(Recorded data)
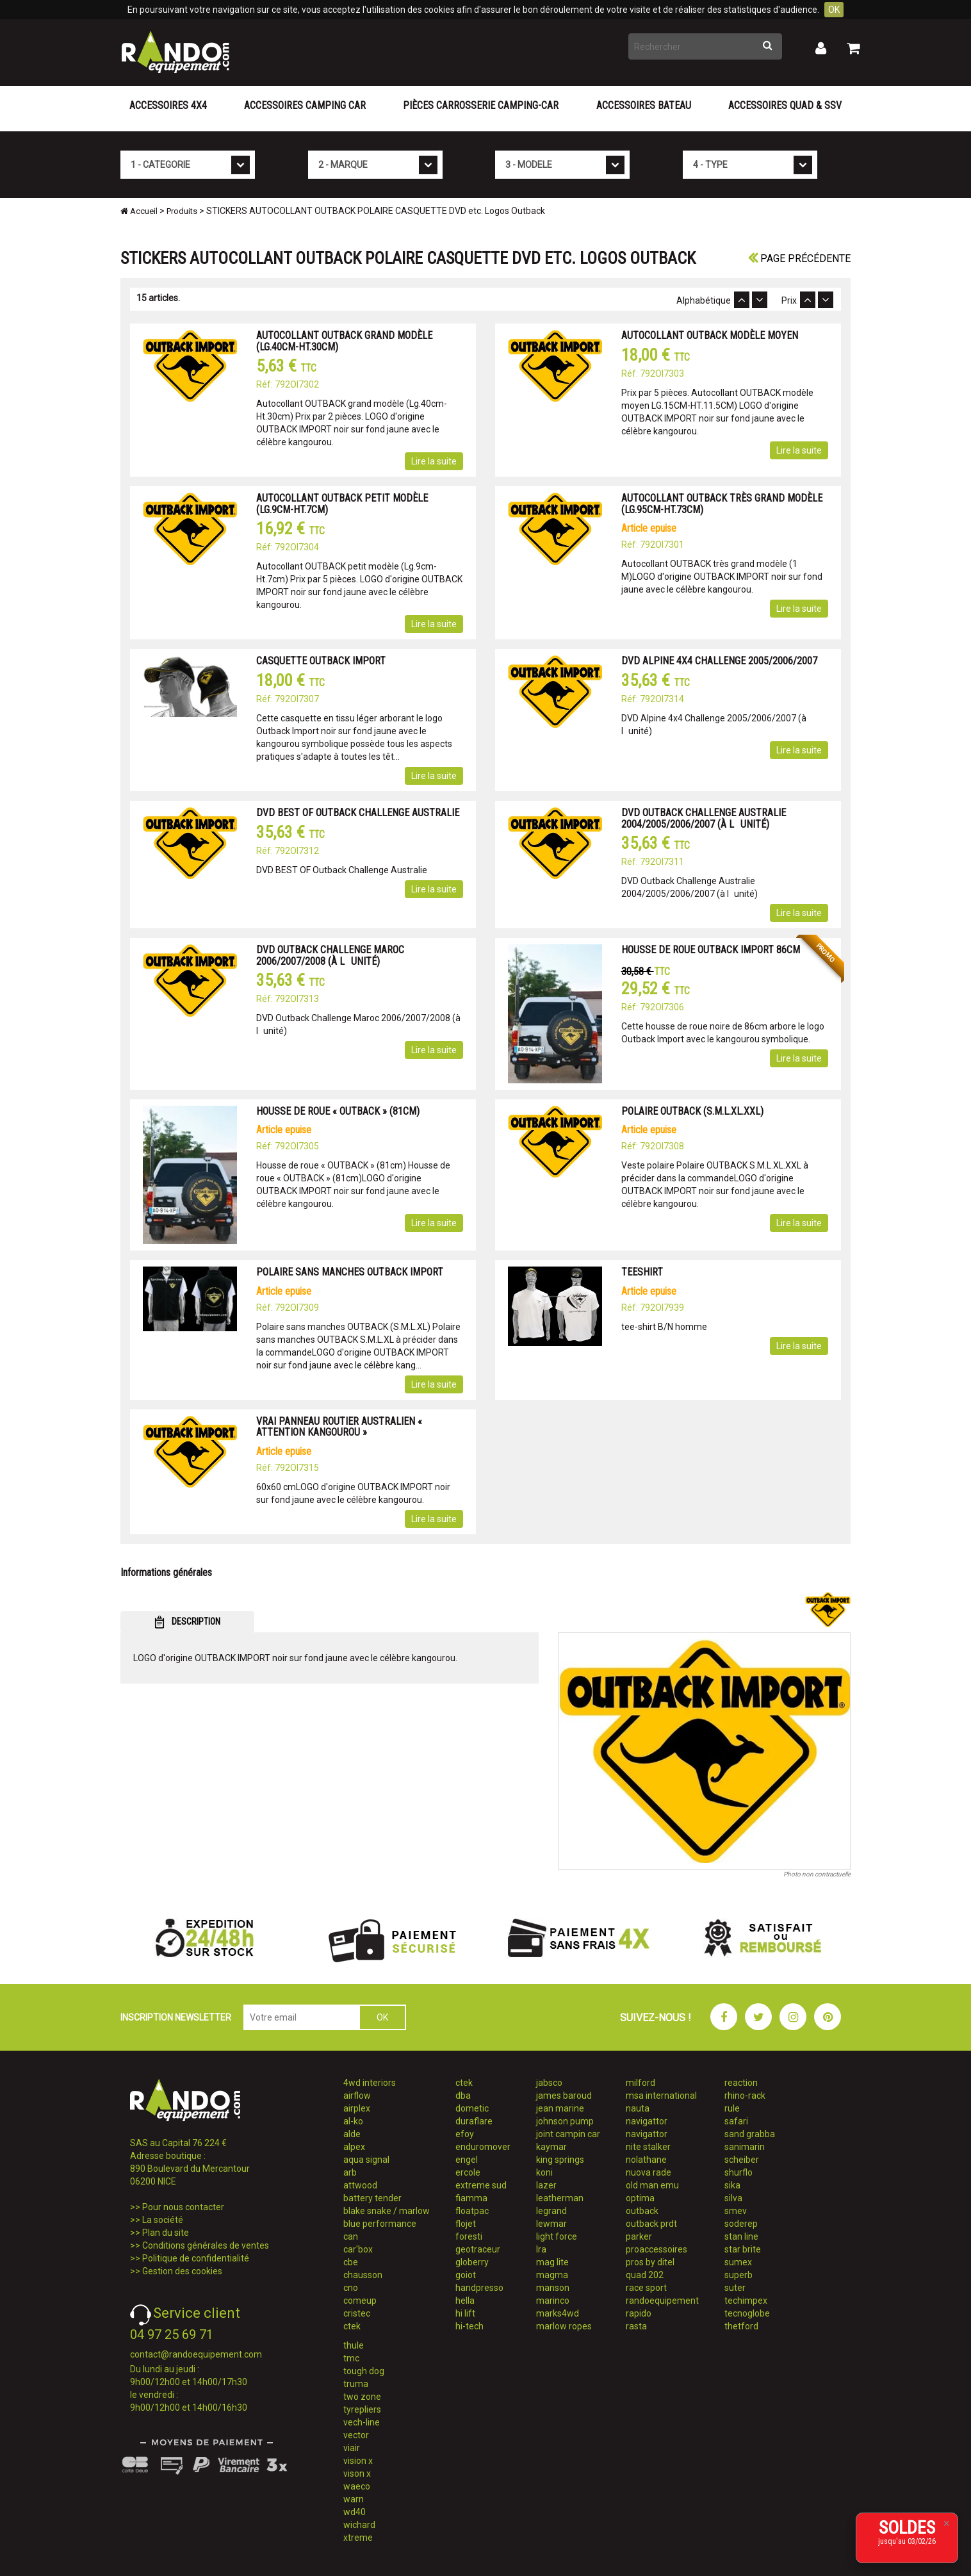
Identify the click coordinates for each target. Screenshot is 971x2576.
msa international (661, 2095)
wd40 (354, 2512)
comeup (360, 2300)
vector (356, 2435)
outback (642, 2211)
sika (732, 2185)
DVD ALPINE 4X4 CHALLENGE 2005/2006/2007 (719, 661)
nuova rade (648, 2172)
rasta (636, 2326)
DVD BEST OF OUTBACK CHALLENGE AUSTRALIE (357, 813)
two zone (362, 2396)
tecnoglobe (747, 2313)
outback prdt (651, 2224)
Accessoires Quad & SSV (785, 105)
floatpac (472, 2211)
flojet (465, 2224)
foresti (468, 2236)
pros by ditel (650, 2262)
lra (541, 2249)
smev (735, 2211)
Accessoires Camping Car (305, 105)
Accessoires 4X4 (168, 105)
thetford (741, 2326)
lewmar (551, 2224)
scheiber (741, 2159)
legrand (551, 2211)
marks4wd (557, 2313)
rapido (638, 2313)
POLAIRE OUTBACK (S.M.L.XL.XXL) (692, 1111)
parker (639, 2236)
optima (640, 2198)
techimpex (745, 2300)
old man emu (652, 2185)
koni (544, 2172)
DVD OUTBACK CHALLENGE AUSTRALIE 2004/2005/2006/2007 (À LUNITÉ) (703, 818)
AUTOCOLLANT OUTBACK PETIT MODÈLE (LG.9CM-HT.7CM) (342, 504)
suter (735, 2288)
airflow (357, 2095)
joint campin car (568, 2134)
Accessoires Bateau (643, 105)
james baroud (564, 2095)
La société (162, 2220)
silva (733, 2198)
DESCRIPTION (187, 1622)
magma (552, 2275)
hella (465, 2300)
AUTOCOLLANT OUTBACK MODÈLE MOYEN (709, 335)
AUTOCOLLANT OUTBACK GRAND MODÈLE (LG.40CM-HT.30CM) (344, 341)
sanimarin (744, 2147)
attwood (360, 2185)
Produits (182, 211)
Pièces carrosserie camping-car (481, 105)
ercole (467, 2172)
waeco (356, 2486)
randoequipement (662, 2300)
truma (355, 2384)
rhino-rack (744, 2095)
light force (556, 2236)
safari (736, 2121)
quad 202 (645, 2275)
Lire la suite (434, 461)
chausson (362, 2275)
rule (732, 2108)
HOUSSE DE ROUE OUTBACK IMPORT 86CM (710, 950)
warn (353, 2499)
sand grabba (749, 2134)
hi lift (465, 2313)
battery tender (372, 2198)
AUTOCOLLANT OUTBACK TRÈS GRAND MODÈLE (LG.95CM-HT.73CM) (721, 504)
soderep (741, 2224)
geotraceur (477, 2249)
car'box (358, 2249)
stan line (741, 2236)
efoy (464, 2134)
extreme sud (481, 2185)
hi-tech (469, 2326)
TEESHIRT (642, 1272)
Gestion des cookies (182, 2271)
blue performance (379, 2224)
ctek (352, 2326)
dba (463, 2095)
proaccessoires (656, 2249)
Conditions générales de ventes (205, 2245)
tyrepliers (362, 2409)
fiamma (471, 2198)
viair (351, 2448)
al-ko (353, 2121)
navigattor (646, 2121)
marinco (552, 2300)
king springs (560, 2159)
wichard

▶ [EXERCISE PROMPT]: All lines above in which the word "AUSTRALIE" occurs should be identified and copied.

▶ [THE ANSWER]:
DVD BEST OF OUTBACK CHALLENGE AUSTRALIE (357, 813)
DVD OUTBACK CHALLENGE AUSTRALIE 2004/2005/2006/2007 (À LUNITÉ) (703, 818)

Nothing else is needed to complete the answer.